In the early days of 1937, the Ohio River, swollen by heavy winter rains, began rising. And rising. And rising. By the time the waters crested, the Ohio and Mississippi had climbed to record heights. Nearly four hundred people had died, while a million more had run from their homes. The deluge caused more than half a billion dollars of damage at a time when the Great Depression still battered the nation.

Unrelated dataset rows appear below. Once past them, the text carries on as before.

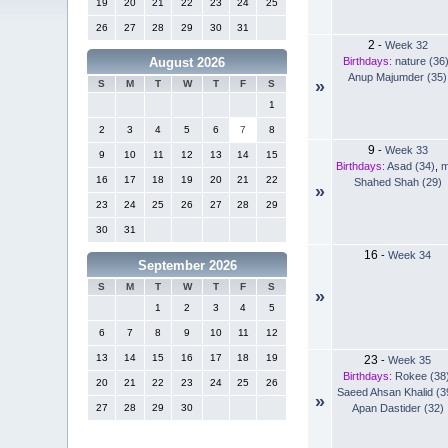
19
20
21
22
23
24
25
26
27
28
29
30
31
2
-
Week 32
Birthdays:
nature (36
August 2026
Anup Majumder (35)
»
S
M
T
W
T
F
S
1
2
3
4
5
6
7
8
9
-
Week 33
9
10
11
12
13
14
15
Birthdays:
Asad (34)
,
m
16
17
18
19
20
21
22
Shahed Shah (29)
»
23
24
25
26
27
28
29
30
31
16
-
Week 34
September 2026
S
M
T
W
T
F
S
»
1
2
3
4
5
6
7
8
9
10
11
12
13
14
15
16
17
18
19
23
-
Week 35
Birthdays:
Rokee (38
20
21
22
23
24
25
26
Saeed Ahsan Khalid (3
»
Apan Dastider (32)
27
28
29
30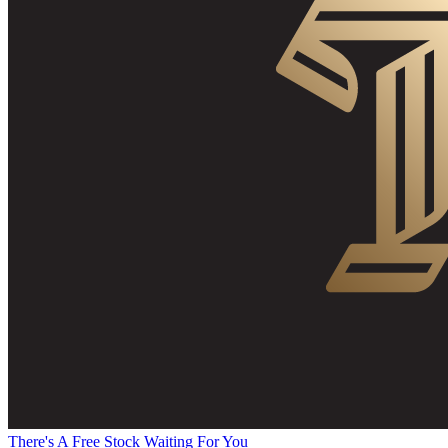
There's A Free Stock Waiting For You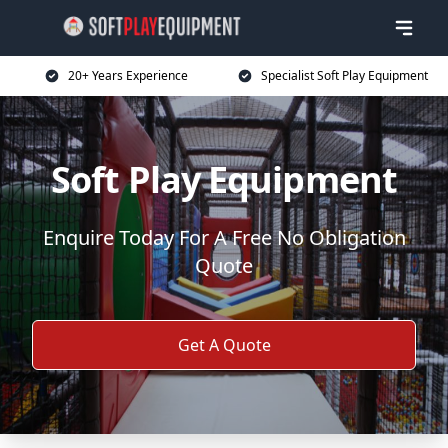
20+ Years Experience
Specialist Soft Play Equipment
Soft Play Equipment
Enquire Today For A Free No Obligation
Quote
Get A Quote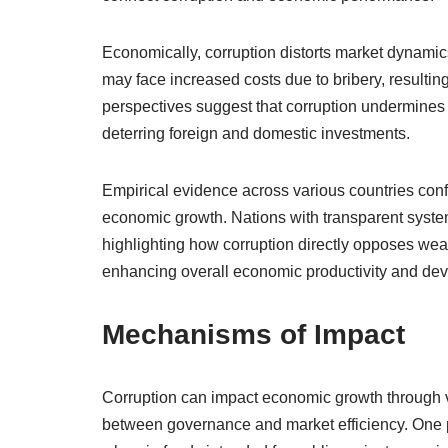
Economically, corruption distorts market dynamics
may face increased costs due to bribery, resultin
perspectives suggest that corruption undermines in
deterring foreign and domestic investments.
Empirical evidence across various countries confi
economic growth. Nations with transparent syst
highlighting how corruption directly opposes wealt
enhancing overall economic productivity and de
Mechanisms of Impact
Corruption can impact economic growth through 
between governance and market efficiency. One p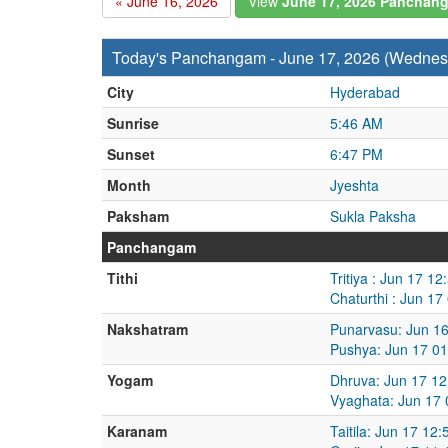
« June 16, 2026
View
June 17, 2026 Panchan
Today's Panchangam - June 17, 2026 (Wednes
City
Hyderabad
Sunrise
5:46 AM
Sunset
6:47 PM
Month
Jyeshta
Paksham
Sukla Paksha
Panchangam
Tithi
Tritiya : Jun 17 1
Chaturthi : Jun 1
Nakshatram
Punarvasu: Jun 16
Pushya: Jun 17 01
Yogam
Dhruva: Jun 17 12
Vyaghata: Jun 17 
Karanam
Taitila: Jun 17 12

Timed to coincide with the flood's seventy-fifth anniversary, The Thousand-Year Flood is the first comprehensive history of one of the most destructive disasters in American history. David Welky first shows how decades of settlement put Ohio valley farms and towns at risk and how politicians and planners repeatedly ignored the dangers. Then he tells the gripping story of the river's inexorable rise: residents fled to refugee camps and higher ground, towns imposed martial law, prisoners rioted, Red Cross nurses endured terrifying conditions, and FDR dispatched thousands of relief workers. In a landscape fraught with dangers—from unmoored gas tanks that became floating bombs to powerful currents of filthy floodwaters that swept away whole towns—people hastily raised sandbag barricades, piled into overloaded rowboats, and marveled at water that stretched as far as the eye could see. In the flood's aftermath, Welky explains, New Deal reformers, utopian dreamers, and hard-pressed locals restructured not only the flood-stricken valleys, but also the nation's relationship with its waterways, changes that continue to affect life along the rivers to this day.

A striking narrative of danger and adventure—and the mix of heroism and generosity, greed and pettiness that always accompany disaster—The Thousand-Year Flood breathes new life into a fascinating yet little-remembered American story.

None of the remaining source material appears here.